Moraes suspendeu a aplicação da Lei ao decidir sobre pedidos de revisão apresentados por condenados pelos atos de 8 de janeiro de 2023. Nas decisões, o ministro apontou que a suspensão deve permanecer até o julgamento definitivo do Supremo sobre as ações que questionam a constitucionalidade da norma.
Pré-candidato do PL ao Planalto, o Flávio Bolsonaro classificou a decisão como uma “canetada monocrática” e afirmou que Moraes desrespeitou a vontade do Legislativo. Segundo ele, a suspensão reforça o avanço do STF sobre competências do Congresso. A reação ocorreu durante agenda do PL em Santa Catarina.
Ronaldo Caiado também elevou o tom contra o ministro do STF. Ele afirmou que a suspensão da norma representa “um ataque à democracia e à separação dos Poderes”. Para Caiado, Moraes “ultrapassa os limites da relação institucional” e contribui para aprofundar a polarização política no país.
“A suspensão da Lei da Dosimetria, um texto aprovado por ampla maioria no Congresso Nacional, é um ataque à democracia e à separação dos Poderes.
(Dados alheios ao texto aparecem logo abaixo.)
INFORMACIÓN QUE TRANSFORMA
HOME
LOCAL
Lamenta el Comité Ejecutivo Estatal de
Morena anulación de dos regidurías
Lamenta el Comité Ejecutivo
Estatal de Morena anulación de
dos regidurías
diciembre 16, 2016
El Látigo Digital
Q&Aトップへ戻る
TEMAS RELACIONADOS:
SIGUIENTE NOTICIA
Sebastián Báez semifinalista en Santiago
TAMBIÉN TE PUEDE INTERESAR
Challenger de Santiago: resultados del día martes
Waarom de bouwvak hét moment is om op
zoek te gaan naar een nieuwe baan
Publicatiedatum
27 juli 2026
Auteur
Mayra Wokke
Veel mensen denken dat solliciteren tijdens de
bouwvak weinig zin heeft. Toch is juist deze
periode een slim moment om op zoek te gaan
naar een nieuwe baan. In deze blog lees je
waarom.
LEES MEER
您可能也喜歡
É uma decisão deplorável em que o ministro Alexandre de Moraes ultrapassa os limites da relação institucional”, declarou em publicação feita pelas redes sociais.
O ex-governador de Goiás ainda afirmou que o debate contínuo sobre o 8 de janeiro “condena o Brasil a não ter futuro” e criticou o que chamou de “jogo de gato e rato” entre STF e Congresso.
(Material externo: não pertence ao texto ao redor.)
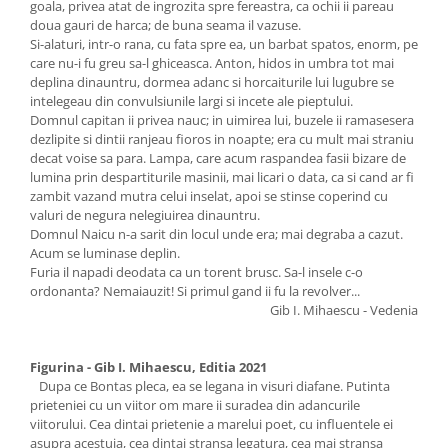
goala, privea atat de ingrozita spre fereastra, ca ochii ii pareau
doua gauri de harca; de buna seama il vazuse.
Si-alaturi, intr-o rana, cu fata spre ea, un barbat spatos, enorm, pe
care nu-i fu greu sa-l ghiceasca. Anton, hidos in umbra tot mai
deplina dinauntru, dormea adanc si horcaiturile lui lugubre se
intelegeau din convulsiunile largi si incete ale pieptului.
Domnul capitan ii privea nauc; in uimirea lui, buzele ii ramasesera
dezlipite si dintii ranjeau fioros in noapte; era cu mult mai straniu
decat voise sa para. Lampa, care acum raspandea fasii bizare de
lumina prin despartiturile masinii, mai licari o data, ca si cand ar fi
zambit vazand mutra celui inselat, apoi se stinse coperind cu
valuri de negura nelegiuirea dinauntru.
Domnul Naicu n-a sarit din locul unde era; mai degraba a cazut.
Acum se luminase deplin.
Furia il napadi deodata ca un torent brusc. Sa-l insele c-o
ordonanta? Nemaiauzit! Si primul gand ii fu la revolver...
Gib I. Mihaescu - Vedenia
Figurina - Gib I. Mihaescu, Editia 2021
Dupa ce Bontas pleca, ea se legana in visuri diafane. Putinta
prieteniei cu un viitor om mare ii suradea din adancurile
viitorului. Cea dintai prietenie a marelui poet, cu influentele ei
asupra acestuia, cea dintai stransa legatura, cea mai stransa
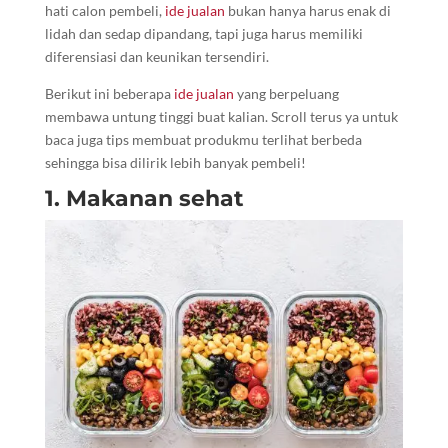
hati calon pembeli,
ide jualan
bukan hanya harus enak di
lidah dan sedap dipandang, tapi juga harus memiliki
diferensiasi dan keunikan tersendiri.
Berikut ini beberapa
ide jualan
yang berpeluang
membawa untung tinggi buat kalian. Scroll terus ya untuk
baca juga tips membuat produkmu terlihat berbeda
sehingga bisa dilirik lebih banyak pembeli!
1. Makanan sehat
A reação do ex-governador de Minas Gerais, Romeu Zema também foi registrada nas redes sociais. Em publicações, Zema afirmou que “o voto do brasileiro já não vale mais nada” e acusou Moraes de atropelar o Congresso Nacional.
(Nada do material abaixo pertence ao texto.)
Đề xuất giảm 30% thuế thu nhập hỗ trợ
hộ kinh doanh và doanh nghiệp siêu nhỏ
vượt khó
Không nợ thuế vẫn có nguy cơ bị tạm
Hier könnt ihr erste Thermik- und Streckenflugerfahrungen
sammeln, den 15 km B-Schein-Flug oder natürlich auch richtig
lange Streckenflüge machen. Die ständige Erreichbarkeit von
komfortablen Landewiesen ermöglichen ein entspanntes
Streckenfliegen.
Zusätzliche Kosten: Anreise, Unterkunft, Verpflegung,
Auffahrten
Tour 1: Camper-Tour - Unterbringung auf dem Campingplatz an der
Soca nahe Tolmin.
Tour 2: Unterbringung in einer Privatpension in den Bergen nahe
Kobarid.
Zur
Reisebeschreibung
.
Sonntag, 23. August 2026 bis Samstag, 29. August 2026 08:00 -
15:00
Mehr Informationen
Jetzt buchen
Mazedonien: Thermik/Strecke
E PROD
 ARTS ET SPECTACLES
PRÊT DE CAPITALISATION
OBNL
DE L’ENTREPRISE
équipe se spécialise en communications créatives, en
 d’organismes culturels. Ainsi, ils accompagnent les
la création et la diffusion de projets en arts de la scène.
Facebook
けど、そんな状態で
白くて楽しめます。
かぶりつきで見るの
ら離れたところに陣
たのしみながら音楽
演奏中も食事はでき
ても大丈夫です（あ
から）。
“Um juiz, que se considera intocável, atropela o Congresso e fere mais uma vez a democracia brasileira”, escreveu.
Zema voltou a defender o impeachment de ministros do STF e lembrou ter sido o primeiro governador a apoiar formalmente um pedido de afastamento de Moraes. O mineiro também pressionou o Senado a reagir contra o que chamou de decisões “autoritárias”. “O Senado precisa reagir. Chega de intocáveis”, afirmou Zema.
Críticas de juristas
Para o proessor de Processo Penal no Mestrado em Direito na Universidade Positivo e na graduação no Unicuritiba destaca que “não se trata de decisão cautelar suspendendo a eficácia de lei em ADI – Ação Direta de Inconstitucionalidade. Trata-se, sim, de decisão monocrática, proferida em processo de execução penal de caso concreto, sem declarar a inconstitucionalidade da lei e, ainda assim, ‘suspendendo’ sua aplicação apenas naquele caso individual. E essa distinção é decisiva”. Para o doutor em Direito do Estado e procurador de Justiça, “a Constituição Federal não confere ao relator de um processo de execução penal um poder geral para suspender leis monocraticamente. Ao contrário, o art. 97 estabelece que somente pelo voto da maioria absoluta dos membros do tribunal, ou do respectivo órgão especial, os tribunais podem declarar a inconstitucionalidade de lei ou ato normativo do Poder Público. A Lei 9.868/99 também não autoriza conclusão diversa. O art. 10, §3º, ao tratar da medida cautelar em ADI, afirma que o “tribunal” poderá suspender a eficácia da norma. Tribunal. Não relator. E, mais importante ainda, dentro de uma ação direta de inconstitucionalidade, não no curso de uma execução penal individual”.
O advogado Fabrício Rebelo usou sua conta no X para criticar a decisão de Alexandre de Moraes. “Ações Diretas de Inconstitucionalidade (ADI ou ADIn) não têm efeito supensivo, de modo que sua mera propositura não constitui fundamento mínimo para sustar a aplicação de uma lei promulgada pelo Congresso Nacional, muito menos por decisão monocrática. A própria exigência legal para se conceder liminar em ADI é rígida, exigindo-se quórum qualificado (2/3) e maioria absoluta de votos (arts. 10 e 22 da Lei n. 9.868/99)”, destacou.